The data clearly show the dramatic shift in the use of BCS that occurred in each successive 4-year time period. It should be noted that during the period 1991 through 1994, only 52% of our patients had BCS, but this dramatically increased during the next 4-year time period. Although the adoption of BCS has occurred more slowly than one might expect, we would suggest that it has been adopted more rapidly in university and large community hospitals that have well-developed cancer centers and that the use of BCS has increased dramatically since 1994.

REFERENCES

1. Morrow M, White J, Moughan J, et al: Factors predicting the use of breast-conserving therapy in stage I and II breast carcinoma. J Clin Oncol 19: 2254-2262, 2001[Abstract/Free Full Text]

Response

Monica Morrow

Northwestern University Medical School, Chicago, IL

In Reply:We thank Drs Dillman and Finestone and Ms Chico for their letter regarding our article. We would agree that data collected 7 years ago may not accurately reflect the precise incidence of breast-conserving surgery today. Unfortunately, the collection of large national data sets is a time-consuming and cumbersome process. The three national data systems, the Surveillance Epidemiology and End Results Program, the National Cancer Data Base, and the National Program of Cancer Registries, all take a minimum of 2 to 3 years to report cases ascertained in a given year, and detailed analysis such as the one in our report may take considerably longer.
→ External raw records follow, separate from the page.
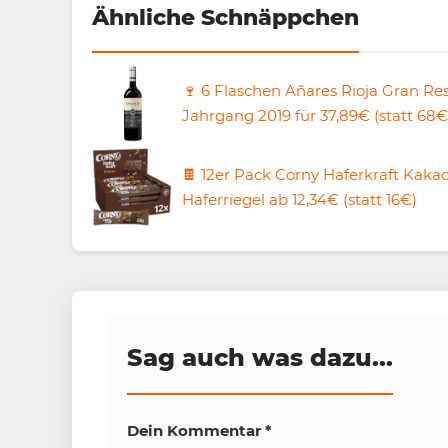
Ähnliche Schnäppchen
🍷 6 Flaschen Añares Rioja Gran Res
Jahrgang 2019 für 37,89€ (statt 68€
🍫 12er Pack Corny Haferkraft Kaka
Haferriegel ab 12,34€ (statt 16€)
Sag auch was dazu...
Dein Kommentar
*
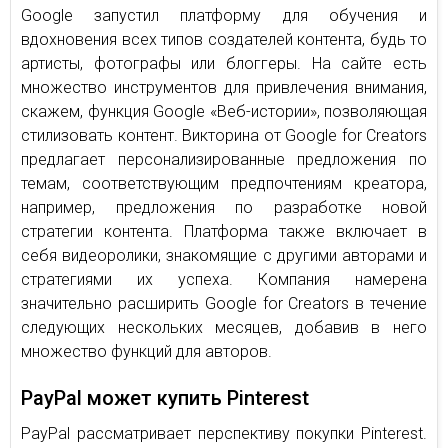
Google запустил платформу для обучения и
вдохновения всех типов создателей контента, будь то
артисты, фотографы или блоггеры. На сайте есть
множество инструментов для привлечения внимания,
скажем, функция Google «Веб-истории», позволяющая
стилизовать контент. Викторина от Google for Creators
предлагает персонализированные предложения по
темам, соответствующим предпочтениям креатора,
например, предложения по разработке новой
стратегии контента. Платформа также включает в
себя видеоролики, знакомящие с другими авторами и
стратегиями их успеха. Компания намерена
значительно расширить Google for Creators в течение
следующих нескольких месяцев, добавив в него
множество функций для авторов.
PayPal может купить Pinterest
PayPal рассматривает перспективу покупки Pinterest.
The need for more timely national cancer data collection was recognized in the Institute of Medicine report "Enhancing Data Systems to Improve the Quality of Cancer Care,"1 but this is unlikely to happen until computerized medical records and a more efficient system of collection for office-based data are routinely available. Although individual experiences such as the one provided by the authors are useful, there is no guarantee that they reflect national patterns of care. A Surveillance Epidemiology and End Results report examining time trends in the use of breast-conserving surgery between 1983 and 1995 indicates a very slow increase in the use of breast-conserving surgery, consistent with the findings of our study, with no evidence of a change in the slope of this curve during the latter portion of the time interval studied.2

In addition, by focusing solely on the percentages of patients undergoing breast-conserving surgery, Dillman et al miss the major point of our article, which has to do with the factors that are being used to select patients for mastectomy. Although other studies have previously identified patient age, geographic location, and payer status as factors influencing the use of breast conservation,3-5 our study is one of the first to provide detailed information about the impact of clinical stage and histologic features of the tumor on treatment selection in a large patient population. The adoption of breast-conserving therapy has been a slow process, in spite of a large body of scientific data supporting its efficacy. The identification of factors used to inappropriately select patients for mastectomy provides an opportunity for targeted educational messages to patients and physicians.

REFERENCES

1. Hewitt M, Simone JV: Enhancing Data Systems To Improve The Quality of Cancer Care. Washington, DC, National Academy Press, 2000, pp 8-122

2. Du X, Freeman DH Jr, Syblik DA: What drove changes in the use of breast conserving surgery since the early 1980’s? The role of clinical trial, celebrity action and an NIH consensus statement. Breast Cancer Res Treat 562: 71-79, 2000

3. Farrow DC, Hunt WC, Samet JW: Geographic variation in the treatment of localized breast cancer. N Engl J Med 36: 1097-1101, 1992

4. Nattinger AB, Hoffmann RG, Shairo R, et al: The effect of legislative requirements on the use of breast conserving surgery. N Engl J Med 335: 1035-1040, 1996[Abstract/Free Full Text]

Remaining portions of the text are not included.